Updating a Provider (policy rules, httpRules, audit settings) takes effect on running agents without a pod restart.

How it works:

  1. When a Provider changes, the controller's watcher triggers a reconcile for all affected Agent resources.
  2. The controller writes the updated provider specs to a ConfigMap named pai-{workload}-providers.
  3. The Kubernetes kubelet automatically syncs the ConfigMap to the pod's volume mount (typically within ~1 minute).
  4. The sidecar proxy's background watcher thread (polling every 30 seconds) detects the file's mtime change and reloads _bindings in-place under a threading lock.
  5. The next request through that binding uses the updated policy.

What triggers a reload vs. a restart:

ChangeHot-reloadRestart required
policy.allow / policy.deny
policy.httpRules
audit.logRequests / audit.enforcement
scope.*
auth.secretRef (new credentials)✅ (secrets are env vars)
spec.providers list change✅ (changes sidecar config)

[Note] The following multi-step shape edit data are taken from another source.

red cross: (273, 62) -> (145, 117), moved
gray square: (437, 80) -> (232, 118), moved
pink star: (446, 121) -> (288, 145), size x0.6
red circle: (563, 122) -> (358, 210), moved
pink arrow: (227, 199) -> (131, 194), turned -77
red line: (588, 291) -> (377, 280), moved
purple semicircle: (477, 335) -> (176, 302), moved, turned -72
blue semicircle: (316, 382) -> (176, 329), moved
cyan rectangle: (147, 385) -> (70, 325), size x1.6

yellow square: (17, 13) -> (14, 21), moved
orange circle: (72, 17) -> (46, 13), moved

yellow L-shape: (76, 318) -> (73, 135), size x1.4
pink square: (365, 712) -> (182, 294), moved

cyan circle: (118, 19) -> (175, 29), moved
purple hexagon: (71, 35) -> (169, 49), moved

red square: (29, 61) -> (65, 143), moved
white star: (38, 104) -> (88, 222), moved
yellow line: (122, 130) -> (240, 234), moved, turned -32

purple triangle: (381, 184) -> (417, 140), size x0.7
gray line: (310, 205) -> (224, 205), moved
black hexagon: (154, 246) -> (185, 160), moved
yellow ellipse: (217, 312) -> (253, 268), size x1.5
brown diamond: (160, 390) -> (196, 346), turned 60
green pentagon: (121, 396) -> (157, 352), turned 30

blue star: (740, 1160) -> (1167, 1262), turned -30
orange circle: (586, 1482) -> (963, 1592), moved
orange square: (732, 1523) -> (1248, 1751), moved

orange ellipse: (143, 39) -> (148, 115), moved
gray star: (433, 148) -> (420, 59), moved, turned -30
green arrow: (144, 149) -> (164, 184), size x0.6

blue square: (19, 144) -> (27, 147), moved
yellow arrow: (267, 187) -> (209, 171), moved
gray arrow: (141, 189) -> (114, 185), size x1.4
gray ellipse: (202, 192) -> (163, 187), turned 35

Agent harness (session mode)

When a Session is created, the controller spawns a K8s Job running the Pai agent harness (platform/harness/). The harness is the runtime for image-free agents — it provides the agent loop, built-in tools, and the event stream server.

Session Job Pod
├── harness container (pai-harness:latest)
│ ├── Agent loop (Anthropic SDK → Pai LLM Gateway)
│ ├── Built-in tools: bash, read, write, edit, glob, grep, web_fetch, web_search
│ ├── SSE event stream: GET /stream (port 8091)
│ └── Inbound events: POST /events (port 8091)
└── sidecar container (same provider proxy as service Agents)
└── Credential injection + policy enforcement

Startup sequence:

  1. Init container pai-packages-install installs spec.packages into /opt/pai-packages/
  2. Harness reads PAI_AGENT_DEFINITION (JSON) and PAI_SESSION_TITLE
  3. If PAI_SESSION_TITLE is set, the agent loop starts immediately with the title as the prompt
  4. Otherwise, the harness emits session.status_idle and waits for a user.message event

Event persistence:

All events emitted by the harness are periodically flushed to a ConfigMap named pai-session-{name}-events (key: events.jsonl, JSONL format). This ConfigMap is created by the controller before the Job starts and persists after pod termination — so the full event history is available via GET /sessions/{name}/events even after the session completes.

Custom tools:

When the model calls a custom tool (defined in an Agent's spec.tools[].type: custom), the harness:

  1. Emits agent.custom_tool_use on the event stream and blocks
  2. Waits for the caller to send a user.custom_tool_result event to POST /events
  3. Injects the result into the conversation and resumes

Provider plugin system

External service integrations are implemented as self-contained plugins in platform/proxy/providers/. Each plugin implements the ProviderPlugin abstract base class.

MethodPurpose
provider_name()Canonical name (e.g., "github")
default_hosts()Hostnames to intercept (e.g., ["api.github.com"])
host_patterns()Wildcard patterns (e.g., ["*.amazonaws.com"])
resolve_action()Map HTTP request to a provider-specific action
inject_credentials()Add auth headers before forwarding
start() / stop()Lifecycle hooks (token exchange, cleanup)
refresh_token()Background token refresh (Azure, GCP)

Supported providers:

ProviderAuth MethodToken Refresh
GitHubPAT / GitHub AppNo (static)
AWSSigV4 (per-request HMAC signing)No (signed per-request)
AzureOAuth2 client credentials (Entra ID)Yes (every ~50 min)
GCPService account JWT to OAuth2Yes (every ~45 min)
TelegramBot tokenNo (static)
SlackOAuth2 / API keyVaries

Adding a new provider requires creating a single file in platform/proxy/providers/ -- the registry auto-discovers it at startup.